Last night the class made drawings of the Ideal Solids (standard geometric forms found in many man made objects and some from nature). We also addressed the categories of light to add volume to the forms. The last drawings of the evening explored the tonal and textural applications of the charcoal and erasers through additive as well as reductive drawing techniques.
Techi Brant
 Techi's drawings both exhibit a strong use of linear as well as tonal applications. She has also worked with the eraser to reduce the tones and create white marks. Notice her attention to the cross-contours in the direction of her marks most evident in the cone.
Amy Macinnis
 Amy's drawing illustrates a more realistic approach in the absence of dark contour lines. Instead the planes (or sides)  of the cube are defined by using white lines as highlights or juxtaposing a dark value against a lighter value.
John Burgess
John's cylinder exhibits strong textural qualities as well as addressing the categories of light. Again attention is given to the cross-contours by curving the tonal sweeps around the form.

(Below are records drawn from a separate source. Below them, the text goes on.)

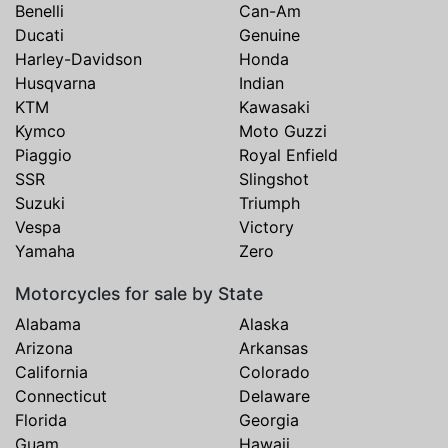
Benelli
Can-Am
Ducati
Genuine
Harley-Davidson
Honda
Husqvarna
Indian
KTM
Kawasaki
Kymco
Moto Guzzi
Piaggio
Royal Enfield
SSR
Slingshot
Suzuki
Triumph
Vespa
Victory
Yamaha
Zero
Motorcycles for sale by State
Alabama
Alaska
Arizona
Arkansas
California
Colorado
Connecticut
Delaware
Florida
Georgia
Guam
Hawaii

Saturday, January 24, 2015

LINE: Contour vs. Gesture

Yesterday morning began with a discussion on Contour Line drawing followed by a series of studies in contour.
Giana Lawson

Javier Contreras
The two examples above illustrate strong, bold and confident contours. Notice how lines advance and recede depending on their location and value (darks advance, lights recede).
The afternoon session was dedicated to the Gesture drawing techniques. We began with cross-contour studies followed by continuous line drawings. You's drawing below again illustrates the importance of "accenting" the line with dark and light variations as well as thick and thin areas to enhance the sense of volume.
You Nara
We ended class with a series of bone studies drawn in the technique that best suited the requirements of the subject. Both students below chose to use the Mass drawing technique. The antler's exhibit a strong attention to the light and dark patterns as well as strong experimentation with the materials. Eduardo's drawing also illustrates an acute observation of the value patterns. In addition both drawings have effectively used cast shadows to create weight/ gravity and a sense of space or environment.
Celindrea Debuck

Eduardo Gonzales

Thursday, January 22, 2015

LINE: Contour and Extended contour drawings

Here's an example of a contour from my sketchbook. You don't have to draw only single objects but rendering a space or room is a good challenge as well, as in the R. Crumb example shown in class. My drawing started on the right with the corner of the countertop. I progressed to the left rendering the end table. I bounced back and forth a bit when rendering the couch and the baby activity box thing in the bottom left corner.
ballpoint pen
This next drawing has contour studies in ballpoint pen layered below the India ink pen. I tend to draw on the same page in layers. I almost did with the drawing above but resisted so I could show an example of "true" contour.The drawing of the utensils (below) is mostly contour with a few areas of solid, flat tone added for clarity and balance. Feel free to try something like this in your homework as well.
Faber Castell Pitt pens and ballpoint (with some marker from my 5 yr. old)

LINE: Gesture

Last night we picked up the pace and started working with Gesture techniques. First we discussed Cross-contour drawing then Continuous line drawing and finally Gesture.
Amelia Ketzer Dean
Amelia's drawing is an example of the Cross-contour technique. There are no outside contours rendered. Instead the edge is implied by the ends of the horizontal, arcing lines. Notice the tension in the neck of the gourd where the lines are closer together. This is evident at the base of the gourd as well adding a sense of weight.
Techi Brant
Techi's drawing illustrates the Cross-contour technique (bottom) as well as the Continuous line technique. Notice how the line searches for the contour edges. As the charcoal makes a second or even third pass around the gourd the edge is slightly redirected, correcting the form. This creates a bird cage-like effect adding volume.
Techi Brant
The Scribble and Mass techniques were also discussed (see tabs above for more info). We ended the class by drawing bones with the technique that seemed most appropriate for addressing the form or which best suited the student's sensibility. Techi's drawing above is a combination of line technique (for structure) and mass technique (for mass and light). Notice the variations in line quality moving from dark to light and thick to thin. These "accents" in line are more suggestive and volumetric than if she had used one type of line. In addition, her use of tone adds weight, light and a sense of atmosphere. The bone appears to sit or integrate with the paper rather than merely float on the page.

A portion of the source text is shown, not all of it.